Motivation - 於異質運算系統中有效開發計算資源之策略

In recent decades, the distributed computing system has rapidly become a standard platform for high-performance and large-scale computing. This is due to its low-cost and high-performance for the computational requirements of a large number of parallel applications, such as the weather prediction, the genome exploration, the distributed database systems, the item response theory (IRT), and the fluid dynamics (Skordos, 1995).

Such a platform usually consists of a geographically distributed suite of machines with different computing capabilities interconnected by diverse high-speed links with various network topologies and these distributed computational resources are used in a coordinated way.

However, with the increasing of the computational requirements of these parallel applications, the going systems, for convenience sake, usually just use off-the-shelf hardware components to expand their processing capabilities. As a consequence, the system heterogeneities in these platforms will become more obvious. In a general way, the heterogeneities between computing capabilities and these of communicating capabilities between geographically distributed machines exist in such systems.

Therefore, we name these heterogeneous systems as the distributed heterogeneous computing (DHC) systems.

In these DHC environments, machines communicate with each other solely by message passing. The message-passing overhead is quite large, typically in excess

of 500 instruction cycles (Dally, 1990). As a result, this could impose some penalty on these task granularities if these parallel applications exist several fine grain tasks.

The popularity of these DHC systems is derived from their ability to integrate geographically distributed diverse machines to exploit efficiently the utilization of these heterogeneous computing capabilities.

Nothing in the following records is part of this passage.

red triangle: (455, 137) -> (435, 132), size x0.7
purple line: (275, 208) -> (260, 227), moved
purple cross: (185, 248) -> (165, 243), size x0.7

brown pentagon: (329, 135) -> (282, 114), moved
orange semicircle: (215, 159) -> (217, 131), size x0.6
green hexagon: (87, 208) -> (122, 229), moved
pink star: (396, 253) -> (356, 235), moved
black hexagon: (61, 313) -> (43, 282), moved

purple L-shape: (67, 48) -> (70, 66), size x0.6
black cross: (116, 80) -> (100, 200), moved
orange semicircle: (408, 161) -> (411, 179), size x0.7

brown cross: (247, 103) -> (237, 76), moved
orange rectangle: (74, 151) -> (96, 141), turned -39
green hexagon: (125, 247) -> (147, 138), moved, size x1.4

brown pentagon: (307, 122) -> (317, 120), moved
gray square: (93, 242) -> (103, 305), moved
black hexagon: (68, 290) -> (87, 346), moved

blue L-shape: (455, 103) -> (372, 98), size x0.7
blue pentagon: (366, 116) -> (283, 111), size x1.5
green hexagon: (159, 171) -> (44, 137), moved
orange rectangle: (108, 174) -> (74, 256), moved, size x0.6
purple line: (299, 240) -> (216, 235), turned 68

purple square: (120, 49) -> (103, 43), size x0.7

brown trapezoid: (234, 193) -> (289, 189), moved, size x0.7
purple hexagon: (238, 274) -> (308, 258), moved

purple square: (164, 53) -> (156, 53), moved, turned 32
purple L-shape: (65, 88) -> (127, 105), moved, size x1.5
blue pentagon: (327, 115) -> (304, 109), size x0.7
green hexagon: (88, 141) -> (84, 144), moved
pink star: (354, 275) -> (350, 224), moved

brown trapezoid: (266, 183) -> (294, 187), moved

Even though these systems meet the computational requirements of a large number of parallel applications, they also evoke a series of problems that are not encountered during these parallel applications scheduled in a single machine, such as designing parallel algorithms for these parallel applications, partitioning these parallel applications into tasks, synchronizing between the tasks, and scheduling the tasks onto these DHC systems. A great number of research efforts addressing these problems have been proposed in the literature. Task-scheduling is an extremely important topic since an improper scheduling of tasks can fail to exploit efficiently these computational resources in the DHC systems. Therefore, the efficient task-scheduling in such systems has become more important.

Generally speaking, a scheduling problem exists in two communities: the dynamic scheduling and the static scheduling. In the dynamic scheduling community, the parallel programs are usually deadline-critical and they explicitly must be scheduled in run time. If the deadline constraints are not satisfied, there will be very serious consequences. These deadline-critical parallel programs exist in areas of the real-time multimedia processing, the real-time image processing (RTIP), and the geographic information systems (GIS).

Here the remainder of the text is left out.